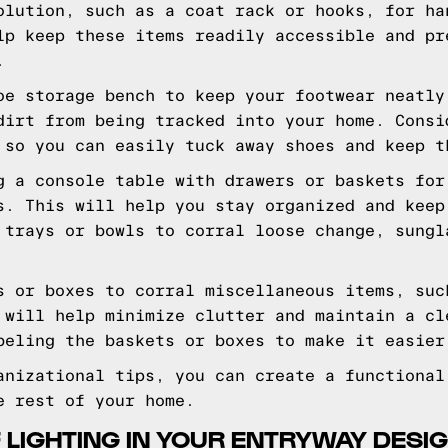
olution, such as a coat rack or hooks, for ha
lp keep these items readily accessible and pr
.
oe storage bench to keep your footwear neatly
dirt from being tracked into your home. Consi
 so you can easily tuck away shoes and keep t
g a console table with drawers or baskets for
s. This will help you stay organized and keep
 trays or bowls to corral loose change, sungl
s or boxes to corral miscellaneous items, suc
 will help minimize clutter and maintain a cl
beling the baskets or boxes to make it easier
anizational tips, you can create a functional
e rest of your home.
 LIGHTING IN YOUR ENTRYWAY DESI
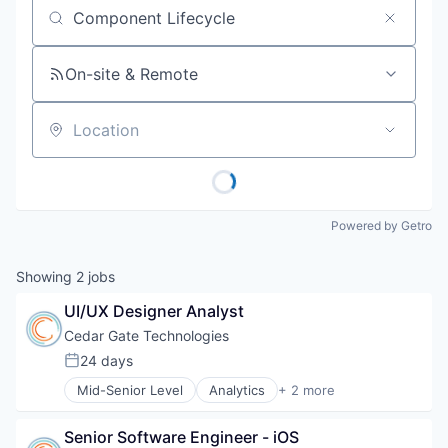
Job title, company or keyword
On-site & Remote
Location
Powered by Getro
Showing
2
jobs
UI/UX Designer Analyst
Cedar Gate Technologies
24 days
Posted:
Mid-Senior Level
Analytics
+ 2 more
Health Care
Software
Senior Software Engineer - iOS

§ **What you have to do**: For each line of the material that contains the word "will", make a copy.

§ **Result of the task**:
s. This will help you stay organized and keep
 will help minimize clutter and maintain a cl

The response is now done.